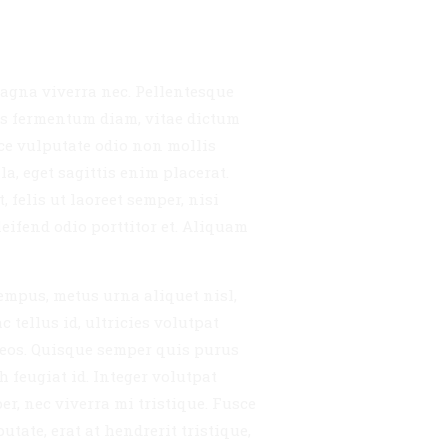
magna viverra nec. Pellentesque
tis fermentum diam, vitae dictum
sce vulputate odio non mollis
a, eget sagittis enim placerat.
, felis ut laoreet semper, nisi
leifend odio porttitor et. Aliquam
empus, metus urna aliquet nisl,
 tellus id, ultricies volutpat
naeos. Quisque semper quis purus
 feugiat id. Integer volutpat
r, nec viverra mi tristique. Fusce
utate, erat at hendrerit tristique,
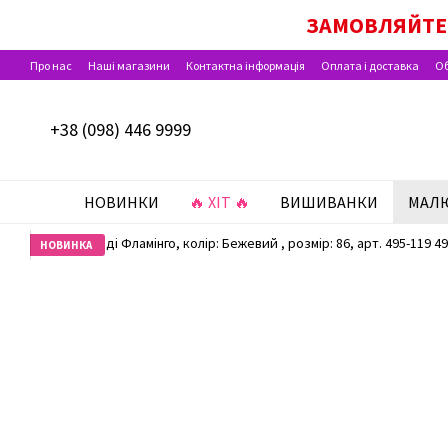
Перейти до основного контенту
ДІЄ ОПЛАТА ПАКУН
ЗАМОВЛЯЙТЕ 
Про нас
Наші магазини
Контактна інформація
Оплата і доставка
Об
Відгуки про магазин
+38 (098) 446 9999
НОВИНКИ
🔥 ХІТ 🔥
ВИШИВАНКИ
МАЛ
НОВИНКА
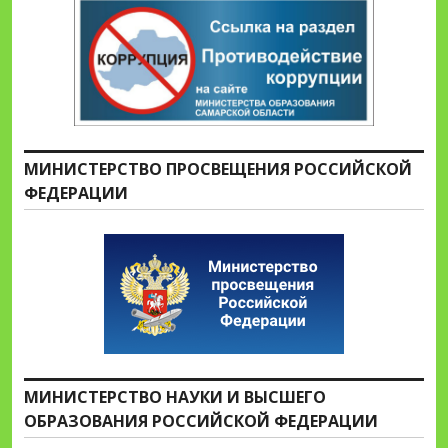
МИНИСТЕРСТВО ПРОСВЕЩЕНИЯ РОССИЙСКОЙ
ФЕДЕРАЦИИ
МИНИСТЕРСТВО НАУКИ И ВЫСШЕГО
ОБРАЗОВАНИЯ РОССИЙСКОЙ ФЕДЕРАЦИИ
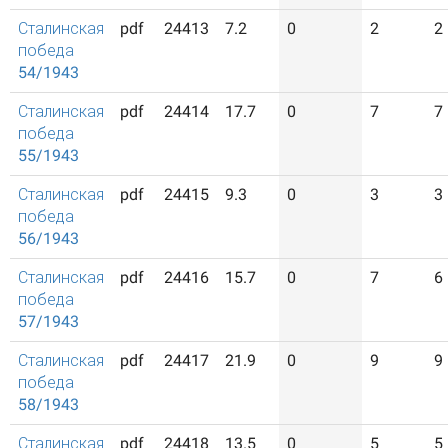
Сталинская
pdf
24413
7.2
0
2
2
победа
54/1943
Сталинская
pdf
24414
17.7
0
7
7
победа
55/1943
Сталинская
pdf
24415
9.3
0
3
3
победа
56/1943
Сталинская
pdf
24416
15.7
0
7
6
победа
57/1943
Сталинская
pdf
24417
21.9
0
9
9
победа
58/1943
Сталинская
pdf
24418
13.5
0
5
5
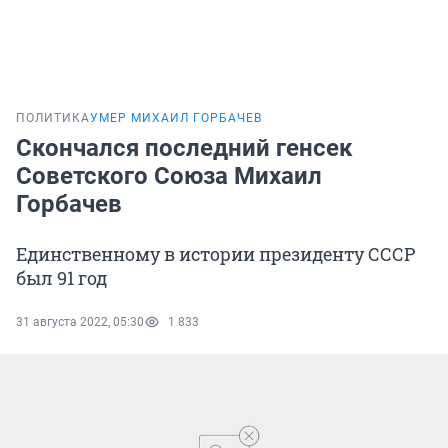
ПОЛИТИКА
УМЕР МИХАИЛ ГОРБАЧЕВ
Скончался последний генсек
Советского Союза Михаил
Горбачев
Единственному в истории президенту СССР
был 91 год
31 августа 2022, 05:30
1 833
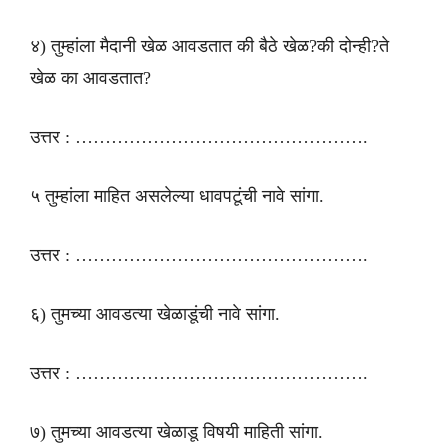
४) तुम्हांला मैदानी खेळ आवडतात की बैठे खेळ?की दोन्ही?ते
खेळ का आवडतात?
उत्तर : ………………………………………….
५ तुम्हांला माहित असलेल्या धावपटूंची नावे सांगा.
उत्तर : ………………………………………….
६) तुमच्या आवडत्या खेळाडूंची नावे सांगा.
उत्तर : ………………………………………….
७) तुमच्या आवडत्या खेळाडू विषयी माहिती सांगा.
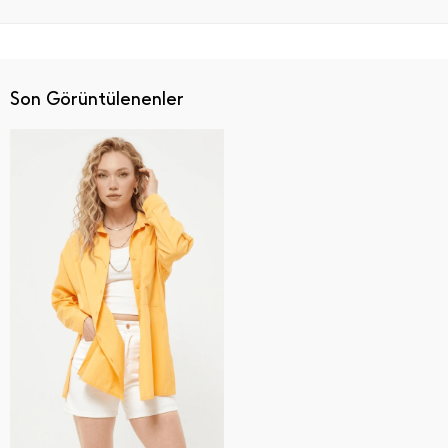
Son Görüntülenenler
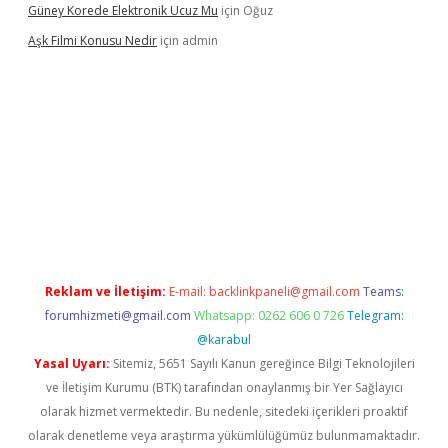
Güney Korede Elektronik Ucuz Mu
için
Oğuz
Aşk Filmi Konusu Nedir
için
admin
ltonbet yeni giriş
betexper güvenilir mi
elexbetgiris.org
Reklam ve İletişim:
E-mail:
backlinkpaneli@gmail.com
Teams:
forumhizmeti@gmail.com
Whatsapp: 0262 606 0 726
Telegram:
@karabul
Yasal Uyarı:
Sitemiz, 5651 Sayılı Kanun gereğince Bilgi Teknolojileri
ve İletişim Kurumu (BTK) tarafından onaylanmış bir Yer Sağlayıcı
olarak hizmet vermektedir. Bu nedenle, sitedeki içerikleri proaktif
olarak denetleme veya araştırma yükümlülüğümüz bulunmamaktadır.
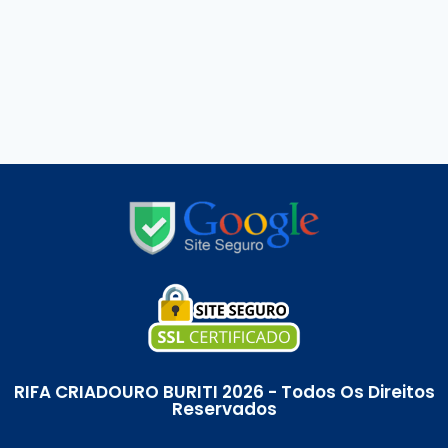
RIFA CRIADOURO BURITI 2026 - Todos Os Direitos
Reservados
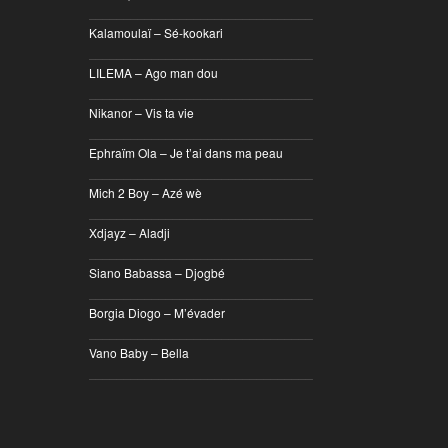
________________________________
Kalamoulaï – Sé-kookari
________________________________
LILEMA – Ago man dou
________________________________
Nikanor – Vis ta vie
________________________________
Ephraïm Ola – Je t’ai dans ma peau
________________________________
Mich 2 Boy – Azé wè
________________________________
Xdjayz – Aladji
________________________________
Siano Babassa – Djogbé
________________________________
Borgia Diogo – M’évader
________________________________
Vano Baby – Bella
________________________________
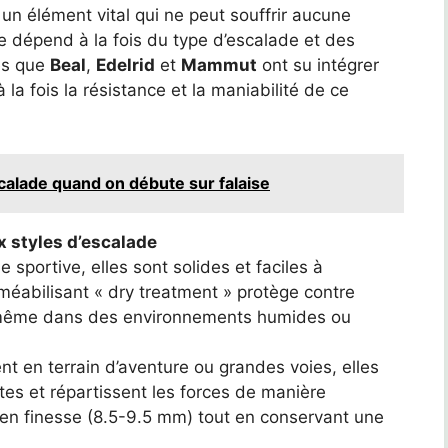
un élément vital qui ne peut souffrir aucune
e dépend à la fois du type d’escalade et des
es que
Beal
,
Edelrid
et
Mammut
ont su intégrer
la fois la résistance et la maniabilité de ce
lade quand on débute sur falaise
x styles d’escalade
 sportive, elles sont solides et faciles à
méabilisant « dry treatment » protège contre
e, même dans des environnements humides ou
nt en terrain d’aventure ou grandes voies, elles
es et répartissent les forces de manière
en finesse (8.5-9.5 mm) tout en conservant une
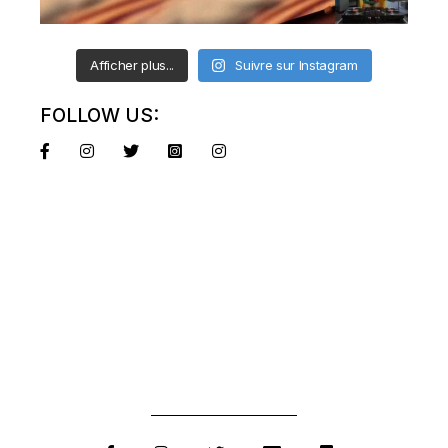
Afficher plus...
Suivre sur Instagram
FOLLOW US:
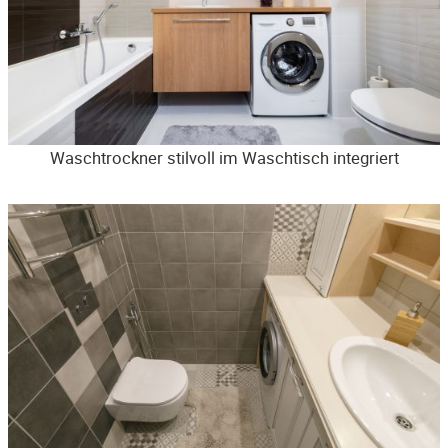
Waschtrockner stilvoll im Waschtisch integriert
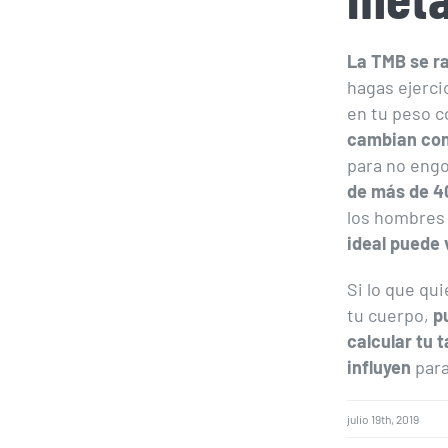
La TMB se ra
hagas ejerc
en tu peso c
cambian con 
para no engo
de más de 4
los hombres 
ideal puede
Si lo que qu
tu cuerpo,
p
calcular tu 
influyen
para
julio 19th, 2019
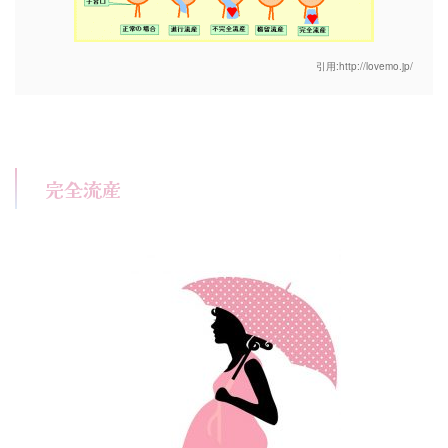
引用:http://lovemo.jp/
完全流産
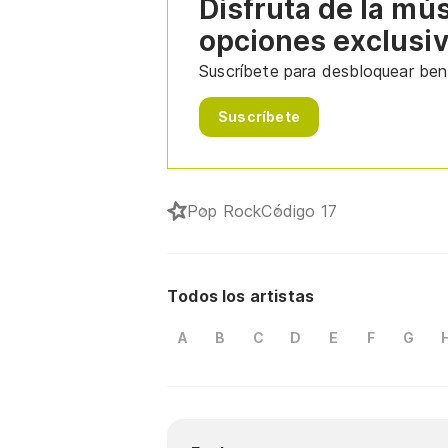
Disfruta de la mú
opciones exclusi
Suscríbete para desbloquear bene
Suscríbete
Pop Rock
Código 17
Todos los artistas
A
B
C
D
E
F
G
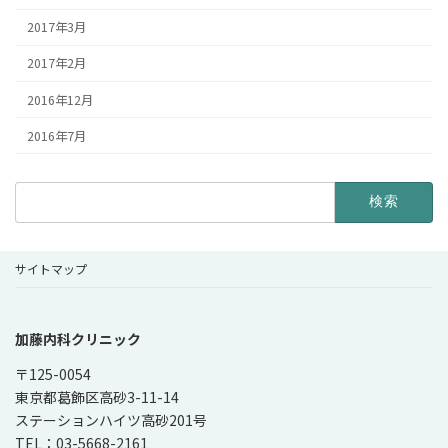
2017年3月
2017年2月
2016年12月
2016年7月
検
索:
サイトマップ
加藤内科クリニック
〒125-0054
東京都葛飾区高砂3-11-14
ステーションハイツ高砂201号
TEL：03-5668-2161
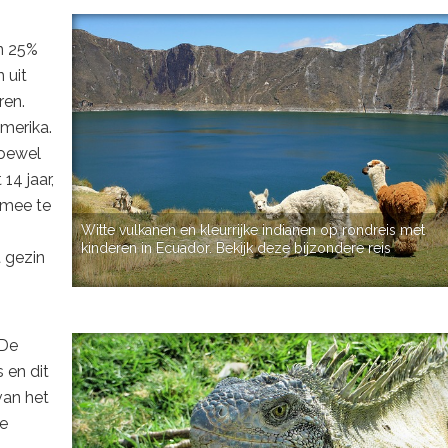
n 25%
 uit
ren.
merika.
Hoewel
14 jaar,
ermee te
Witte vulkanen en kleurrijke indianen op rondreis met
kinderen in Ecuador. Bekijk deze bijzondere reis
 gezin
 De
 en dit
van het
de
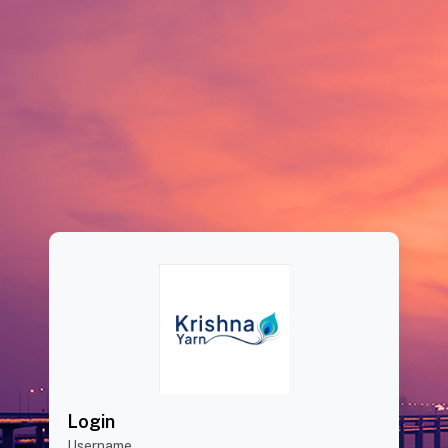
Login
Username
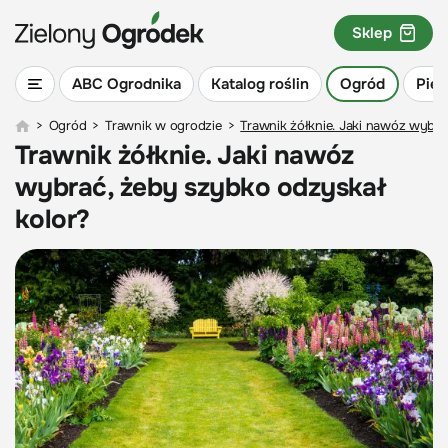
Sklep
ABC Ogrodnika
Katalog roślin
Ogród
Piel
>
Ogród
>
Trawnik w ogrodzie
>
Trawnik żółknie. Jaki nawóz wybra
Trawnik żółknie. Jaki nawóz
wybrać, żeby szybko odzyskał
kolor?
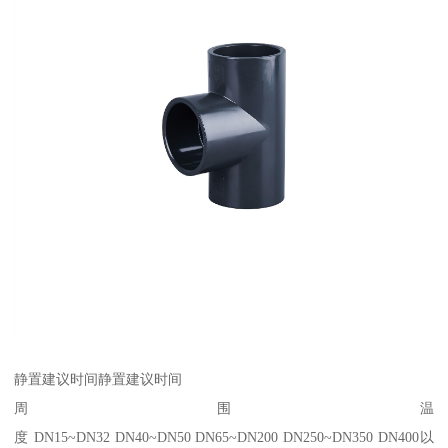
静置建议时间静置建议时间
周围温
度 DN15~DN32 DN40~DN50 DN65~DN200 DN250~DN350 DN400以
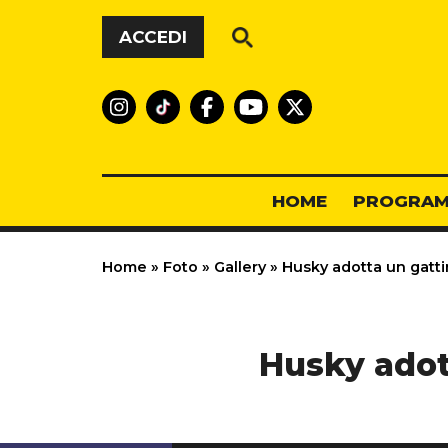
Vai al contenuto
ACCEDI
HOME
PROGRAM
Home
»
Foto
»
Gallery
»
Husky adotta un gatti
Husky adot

---------------

■ AIM OF THE EXERCISE: Search the listing above for the string "fois" and copy each line that has it.

■ WRITTEN REPLY:
e dépend à la fois du type d’escalade et des
la fois la résistance et la maniabilité de ce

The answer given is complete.